Таково было действие счастья и на Михаила Вишневецкого, который совершенно не был подготовлен к происшедшему, да и на самом деле выборы вообще так мало его интересовали, что он даже не читал пресловутой "цензуры" ксендза Ольшевского, в которой говорилось о Пясте.
Самые нескромные его мечты никогда не шли дальше какой-нибудь скромной должности при дворе и старостства, которое дало бы ему возможность выступать так, как того требовало его имя и память отца. Мать тоже не мечтала о больших успехах, зная нерешительность сына, — она хотела его богато женить и таким образом восстановить достаток в доме. О короне никогда никому и не снилось…
Но внучка Замойского скорее привыкла к этой мысли, нежели скромный робкий сын Иеремии. Она усматривала в этом перст Провидения, видимую волю Божию, вдохновение Святого Духа и гордилась этим.
Большая радость закрыла от нее всю трудность положения и колючки того тернового венца, носить который избранник судьбы не имел сил.
На следующий же день, когда уже ксендз кустодий стал настраивать, чтобы она скорее переезжала из особняка в кустодию, и уже начались приготовления к этому, к ней приехал канцлер Пац, как первый из "примирившихся".
Это был один из вельмож с большой энергией, влиянием и значением, и на него можно было опереться. Он приехал убедить княгиню Гризельду, что молодой король может на него рассчитывать.
— Ваша княжеская мосц, — сказал он искренним тоном, — мы становимся на сторону его королевской мосци и будем стоять при нем; пусть он в свою очередь на нас положится… Мы постараемся привлечь к нему др>зей и верных слуг… Не нужно обманывать себя, — положение короля, сына вашей княжеской мосци, будет очень затруднительно, — я знаю ксендза примаса, знаю гетмана и гетманшу, знаю, что выборы приводят их в бешенство, что они готовы прибегнуть к самым крайним мерам, пожалуй даже опрокинуть трон, но нас, Пацев, у короля целых трое, не считая молодых, а мы и в Литве и в коронной Польше кое-что все-таки значим. У моей жены связи во Франции не меньше и не хуже, чем у гетманши. Мы сумеем встретить врагов лицом к лицу.
Княгиня Гризельда заломила руки:
— Вы думаете, пане канцлер, — воскликнула она, — что выбор их не примирит, не разоружит? Что ж они выгадают, враждуя с Михаилом? Ведь он же никому зла не желает и не сделает?
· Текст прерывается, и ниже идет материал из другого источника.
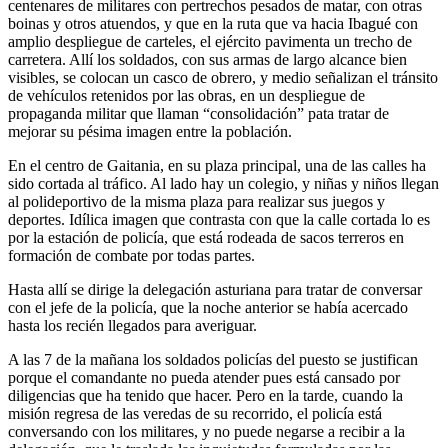
centenares de militares con pertrechos pesados de matar, con otras
boinas y otros atuendos, y que en la ruta que va hacia Ibagué con
amplio despliegue de carteles, el ejército pavimenta un trecho de
carretera. Allí los soldados, con sus armas de largo alcance bien
visibles, se colocan un casco de obrero, y medio señalizan el tránsito
de vehículos retenidos por las obras, en un despliegue de
propaganda militar que llaman “consolidación” pata tratar de
mejorar su pésima imagen entre la población.
En el centro de Gaitania, en su plaza principal, una de las calles ha
sido cortada al tráfico. Al lado hay un colegio, y niñas y niños llegan
al polideportivo de la misma plaza para realizar sus juegos y
deportes. Idílica imagen que contrasta con que la calle cortada lo es
por la estación de policía, que está rodeada de sacos terreros en
formación de combate por todas partes.
Hasta allí se dirige la delegación asturiana para tratar de conversar
con el jefe de la policía, que la noche anterior se había acercado
hasta los recién llegados para averiguar.
A las 7 de la mañana los soldados policías del puesto se justifican
porque el comandante no pueda atender pues está cansado por
diligencias que ha tenido que hacer. Pero en la tarde, cuando la
misión regresa de las veredas de su recorrido, el policía está
conversando con los militares, y no puede negarse a recibir a la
— Но нужно считаться и с человеческими страстями, — говорил канцлер, — а нет более жестокой страсти, чем уязвленное честолюбие! Примас и гетман, которые по своему собственному глубокому убеждению были господами положения, вынужденные теперь уступить и сдаться, будут устраивать заговоры и строить козни. Мы должны быть бдительны…
— Ах, — прервала княгиня Гризельда, наклоняясь к канцлеру умоляющим тоном. — Будьте опорой моему неопытному сыну. Прошу вас… Не покидайте его!.. Собесского я давно и хорошо знаю, — прибавила она, — у меня с ним были, к сожалению, денежные дела, он очень в плохих отношениях с князем Дмитрием… Но я думаю, что он, будучи все-таки благородным в глубине души, не выступит против нас.